A heavy thump on the floor was followed by gagging and a groan. Wicked finally looked, and I saw Paul leaning over Theo, whom he’d beaten down to the floor, but Triadverse Theo grabbed the Firebird at his neck. A shudder was the only sign that he was gone. Then our Theo weakly whispered, “What the hell—?”
Tension tightened my chest. Wicked hadn’t realized Theo would bail out on her so fast. “I said, call Markov off.”
Dad wheeled around. “Paul, please, do what she—”
Paul didn’t listen. He rushed toward us, and even as Wicked tightened her grip around the letter opener, he grabbed at her.
She expected him to go for the blade. Instead, Paul yanked at the front of my cardigan, savagely ripping it open. In that instant his broad fist clutched both Firebirds in his hand, towing me closer, off-balance. The cold, terrible anger in him now reminded me too much of his Mafiaverse self—that, and the potential for violence just beneath the skin.
“Put the blade down,” he commanded Wicked, “and I’ll give you back your Firebird long enough for you to get out.”
She lifted her chin. “Let go of me or your Marguerite dies in your arms.”
The point of the letter opener pressed harder against my skin.
“You won’t do it,” Paul said. “Because if you hurt her, I’ve got the Firebirds, and that means you’ll bleed to death along with her. You might be willing to do anything else for Wyatt Conley and Triad, but I don’t think you’re willing to die for them.”
Silence. My parents hung on to each other as if they were holding each other up. Behind them, out of focus, I could just glimpse Theo pushing himself onto his elbows, head sagging. Paul’s gray eyes remained focused on mine.
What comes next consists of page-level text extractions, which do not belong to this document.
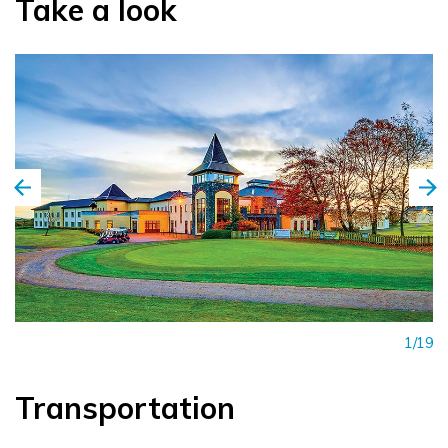
Take a look
1/19
Transportation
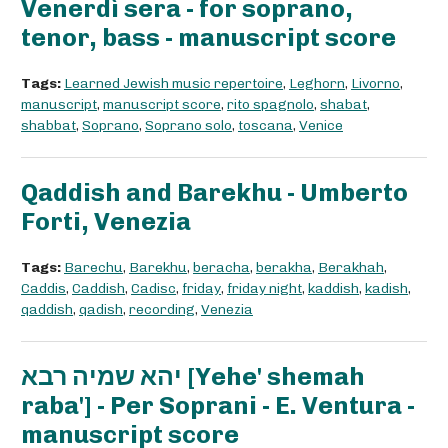
Venerdì sera - for soprano,
tenor, bass - manuscript score
Tags:
Learned Jewish music repertoire
,
Leghorn
,
Livorno
,
manuscript
,
manuscript score
,
rito spagnolo
,
shabat
,
shabbat
,
Soprano
,
Soprano solo
,
toscana
,
Venice
Qaddish and Barekhu - Umberto
Forti, Venezia
Tags:
Barechu
,
Barekhu
,
beracha
,
berakha
,
Berakhah
,
Caddis
,
Caddish
,
Cadisc
,
friday
,
friday night
,
kaddish
,
kadish
,
qaddish
,
qadish
,
recording
,
Venezia
יהא שמיה רבא [Yehe' shemah
raba'] - Per Soprani - E. Ventura -
manuscript score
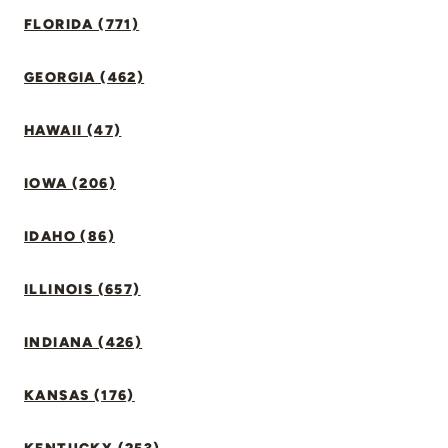
FLORIDA (771)
GEORGIA (462)
HAWAII (47)
IOWA (206)
IDAHO (86)
ILLINOIS (657)
INDIANA (426)
KANSAS (176)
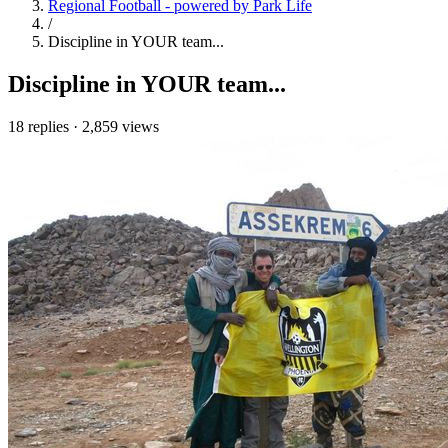
Regional Football - powered by Park Life
/
Discipline in YOUR team...
Discipline in YOUR team...
18 replies
·
2,859 views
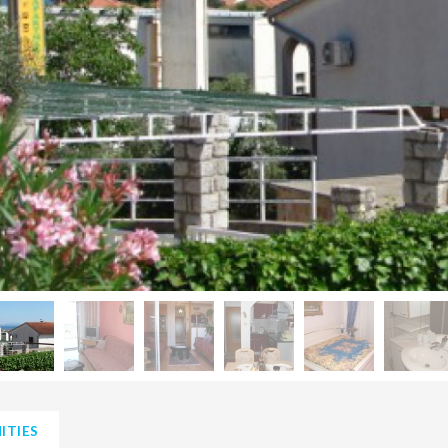
ITIES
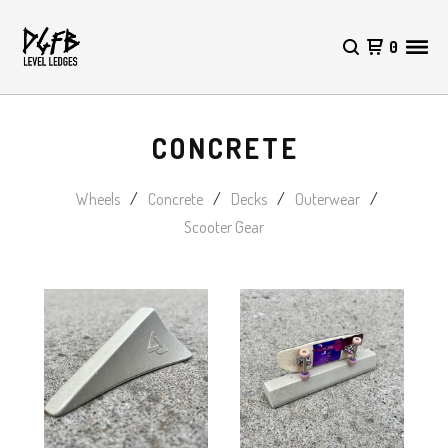
0
CONCRETE
Wheels
Concrete
Decks
Outerwear
Scooter Gear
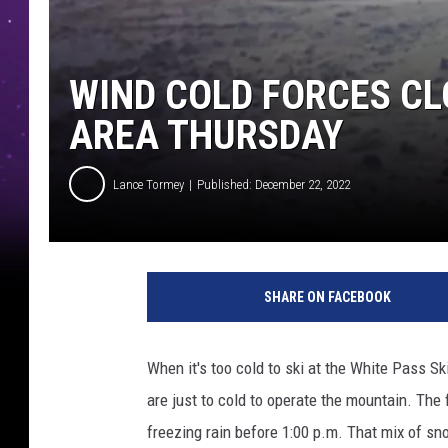
WIND COLD FORCES CL
AREA THURSDAY
Lance Tormey
Published: December 22, 2022
L
a
SHARE ON FACEBOOK
n
c
e
When it's too cold to ski at the White Pass Sk
T
are just to cold to operate the mountain. Th
o
r
freezing rain before 1:00 p.m. That mix of sno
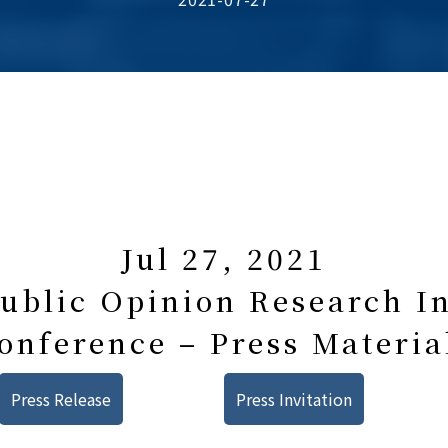
Jul 27, 2021
blic Opinion Research In
onference – Press Materia
Press Release
Press Invitation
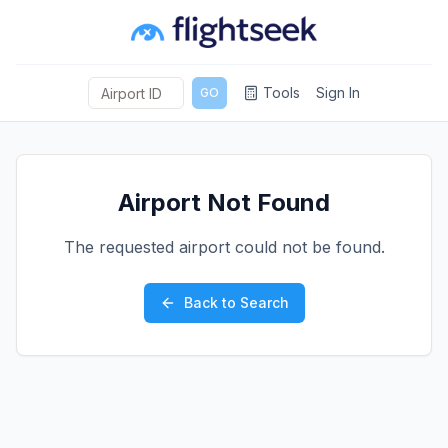
Tools
Sign In
GO
Airport Not Found
The requested airport could not be found.
Back to Search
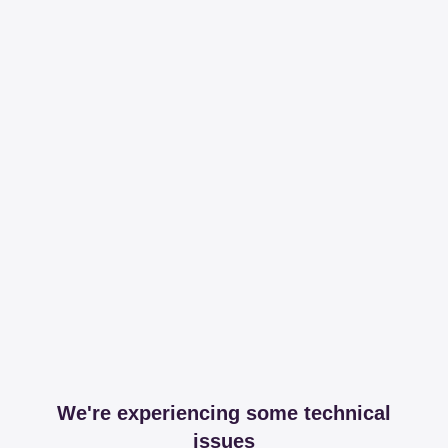
We're experiencing some technical
issues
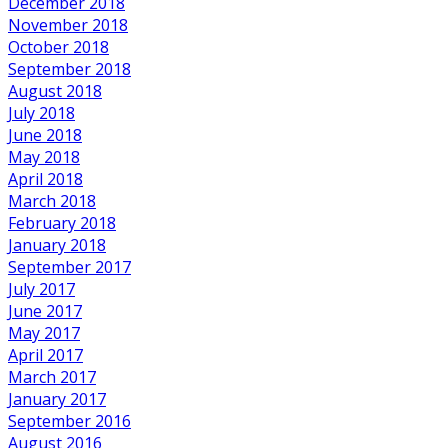
December 2018
November 2018
October 2018
September 2018
August 2018
July 2018
June 2018
May 2018
April 2018
March 2018
February 2018
January 2018
September 2017
July 2017
June 2017
May 2017
April 2017
March 2017
January 2017
September 2016
August 2016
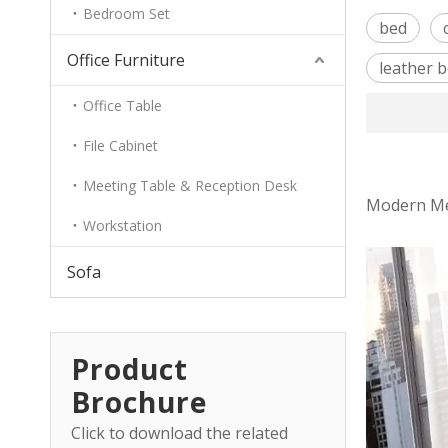
Bedroom Set
bed
Office Furniture
leather 
Office Table
File Cabinet
Meeting Table & Reception Desk
Modern Me
Workstation
Sofa
Product
Brochure
Click to download the related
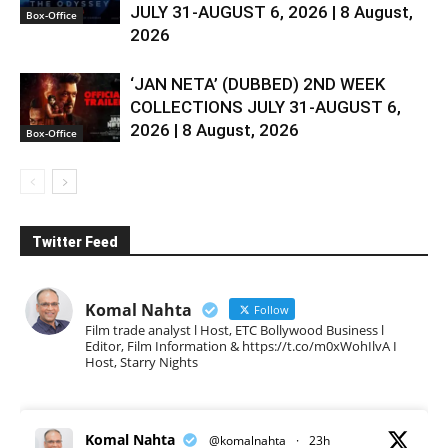
JULY 31-AUGUST 6, 2026 | 8 August,
Box-Office
2026
‘JAN NETA’ (DUBBED) 2ND WEEK
COLLECTIONS JULY 31-AUGUST 6,
2026 | 8 August, 2026
Box-Office
Twitter Feed
Komal Nahta
Follow
Film trade analyst l Host, ETC Bollywood Business l
Editor, Film Information & https://t.co/m0xWohIlvA I
Host, Starry Nights
Komal Nahta
@komalnahta
·
23h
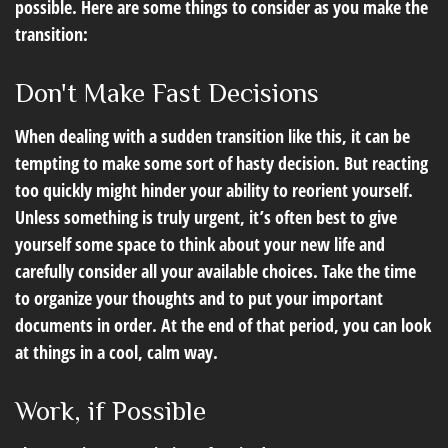
possible. Here are some things to consider as you make the
transition:
Don't Make Fast Decisions
When dealing with a sudden transition like this, it can be
tempting to make some sort of hasty decision. But reacting
too quickly might hinder your ability to reorient yourself.
Unless something is truly urgent, it’s often best to give
yourself some space to think about your new life and
carefully consider all your available choices. Take the time
to organize your thoughts and to put your important
documents in order. At the end of that period, you can look
at things in a cool, calm way.
Work, if Possible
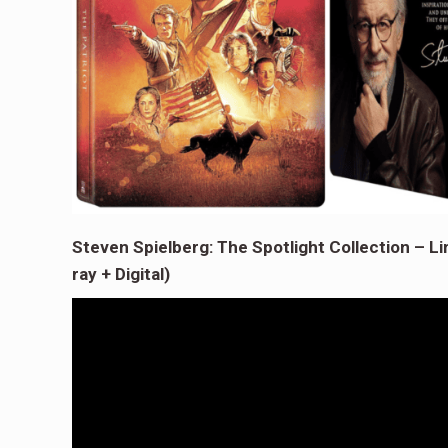
Steven Spielberg: The Spotlight Collection – Li
ray + Digital)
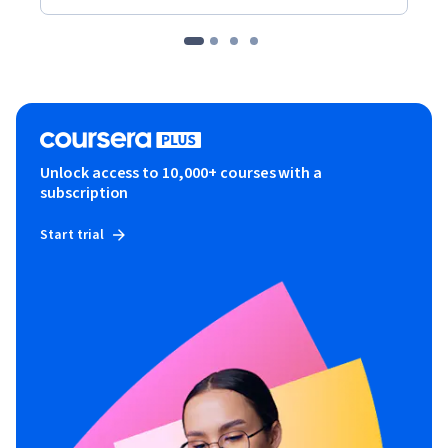
Unlock access to 10,000+ courses with a
subscription
Start trial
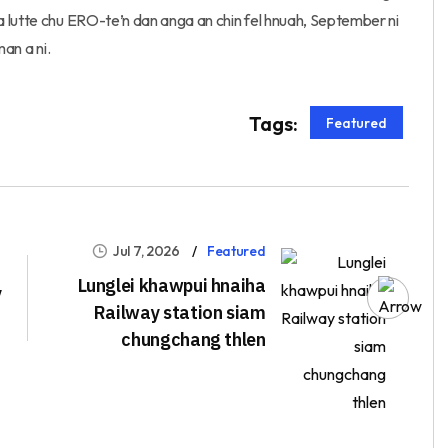
 lutte chu ERO-te’n dan anga an chin fel hnuah, September ni
man a ni.
Tags:
Featured
Jul 7, 2026
Featured
Lunglei khawpui hnaiha
y
Railway station siam
chungchang thlen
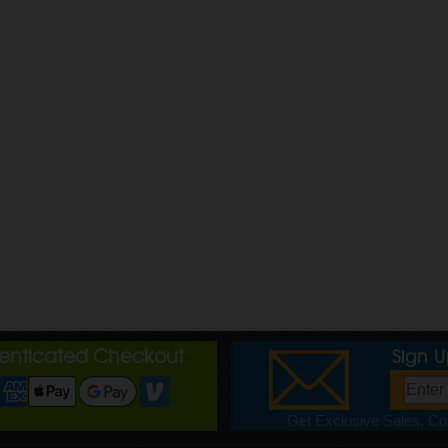
henticated Checkout
Sign 
Get Exclusive Sales, Cou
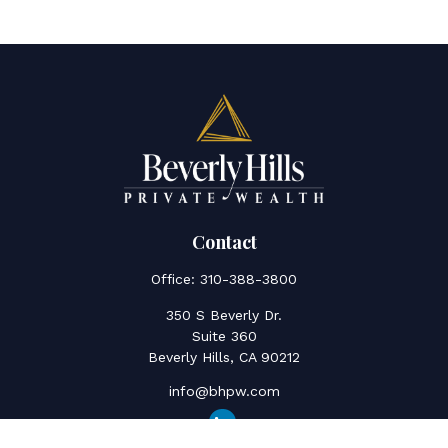
Contact
Office:
310-388-3800
350 S Beverly Dr.
Suite 360
Beverly Hills,
CA
90212
info@bhpw.com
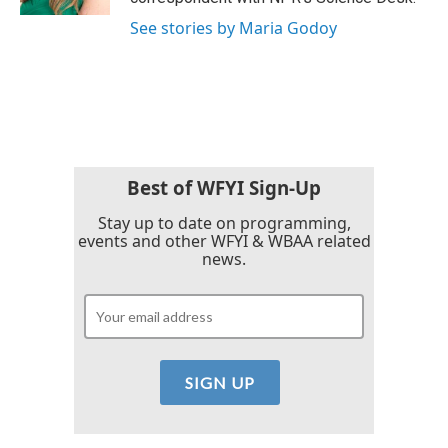
See stories by Maria Godoy
Best of WFYI Sign-Up
Stay up to date on programming,
events and other WFYI & WBAA related
news.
“You think you know me?” Wicked’s smirk twisted my lips. “You didn’t even know yourself, until yesterday. Because you’re not a single, whole human being any longer. You’re Frankenstein’s monster, all sewed together out of pieces of other people you’ll never be again. And the stitches could rip at any minute . . .”
But Paul didn’t back down. “I don’t know whether you’re an opportunist or a sadist. I don’t know whether you’re a coward or a conqueror. But I know you’re smart enough to recognize a no-win situation—and I don’t think you’re the type to commit suicide out of spite.”
My voice dropped to a whisper as she said, “Oh, I do lots of things out of spite, Mr. Markov.”
“I don’t doubt it,” Paul whispered back. “But you do those things to other people. Not to yourself. Now get out.”
“Now I know how we’re going to play this,” she said. “Time to slam some doors.”
Wicked let the hand at my throat drop, but before I could even register relief, she slashed at Paul. Blood sprayed warm against my skin and clothes as he jerked back his injured arm, pure reflex. It gave Wicked the moment she needed to seize her Firebird. My hand worked the controls—
—dizziness swept over me again. The world went dark and swirly, but even as I swayed on my feet, I knew my body was my own again.
Wicked was gone.
“Paul, are you okay?” I reached toward his arm, and Paul jerked back from my touch. For a moment we could only stare at each other. Then I realized I was still holding the blade, now stained with his blood.
Paul had reacted instinctively. Intelligently, given that I was still holding the weapon that had injured him. But seeing him pull away from me sent a chill through my veins.
Already he’d been questioning himself, refusing to believe in our love.
Now he couldn’t believe in me, either.